C = [0.596, 0.825, 1.035]

(idx==1) = 15, (idx==2) = 6, (idx==3) = 6

Python:

import numpy as np
from sklearn.cluster import KMeans

kmeans = KMeans(n_clusters=3, n_init=1, init=np.array([0.3,0.9,1.5]).reshape(-1,1)).fit(np.array(input).reshape(-1, 1))
idx = kmeans.labels_
C = kmeans.cluster_centers_

Output

C = [0.430, 0.969, 0.637]

(idx==0) = 2, (idx==1) = 10, (idx==2) = 15

Clearly, the output centroids and the number of input points classified in the 3 clusters are different for these environments. What is the reason behind this even when the initial centroids are the same?


Solution

  • I've writed a minimal kmeans algorithm to test your dataset with matlab:

    input = [1.11, 0.81, 0.61, 0.62, 0.62, 1.03, 1.16, 0.44, 0.42, 0.73, 0.74, 0.65, 0.59, 
             0.64, 0.98, 0.89, 0.62, 0.95, 0.88, 0.60, 0.61, 0.62, 0.62, 0.64, 0.98, 0.90, 
             0.64];
    
    c     = [0.3;0.9;1.5]
    
    for ii = 1:10
        [~,idx] = min(abs(c-input));         % pairwise euclidian distance
        c = accumarray(idx.',input,[],@mean) % compute the new centroid
    end
    

    After the first iteration the index idx, that indicate which is the closest centroid for each value, looks like this:

     2   2   2   2   2   2   2   1   1   2...
    

    The last centroid (1.5 here) is NEVER the closest value ! So in order to keep 3 groups the kmeans algorithm have to compute, somehow, a new value for this centroid (because it's hard to compute the mean of an empty set).

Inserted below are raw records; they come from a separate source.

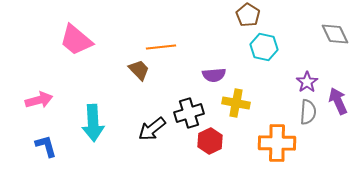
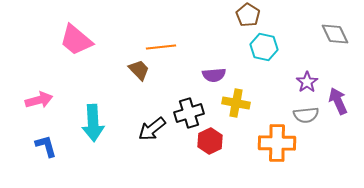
gray semicircle: moved 2 px left, 3 px down; rotated 80 degrees clockwise
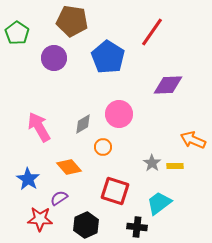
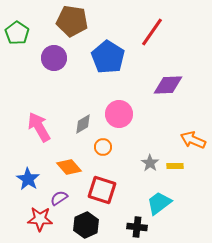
gray star: moved 2 px left
red square: moved 13 px left, 1 px up
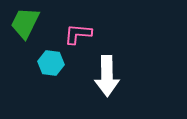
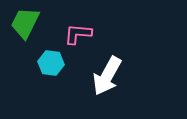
white arrow: rotated 30 degrees clockwise
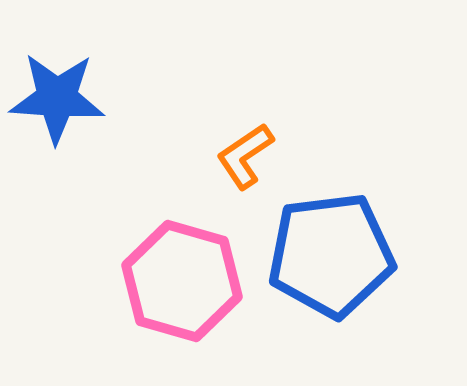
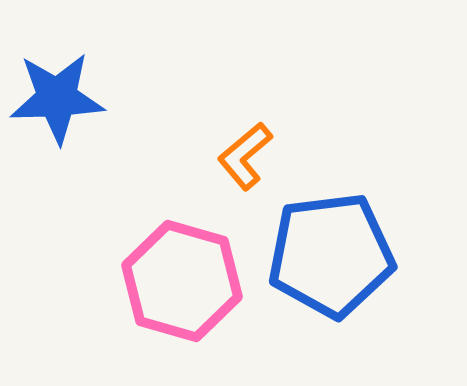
blue star: rotated 6 degrees counterclockwise
orange L-shape: rotated 6 degrees counterclockwise
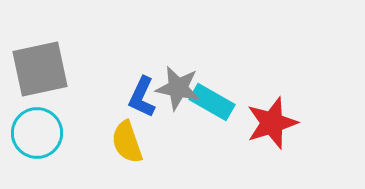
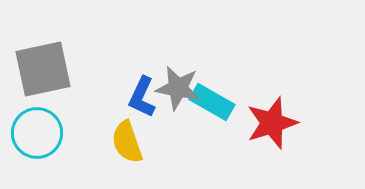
gray square: moved 3 px right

And it looks like python and matlab have different implementation for it.

    If you want to avoid this problem make sure that every initial centroid is the closest value for, at least, one element of your dataset.

    You can, for example, take the first three differents value of your dataset.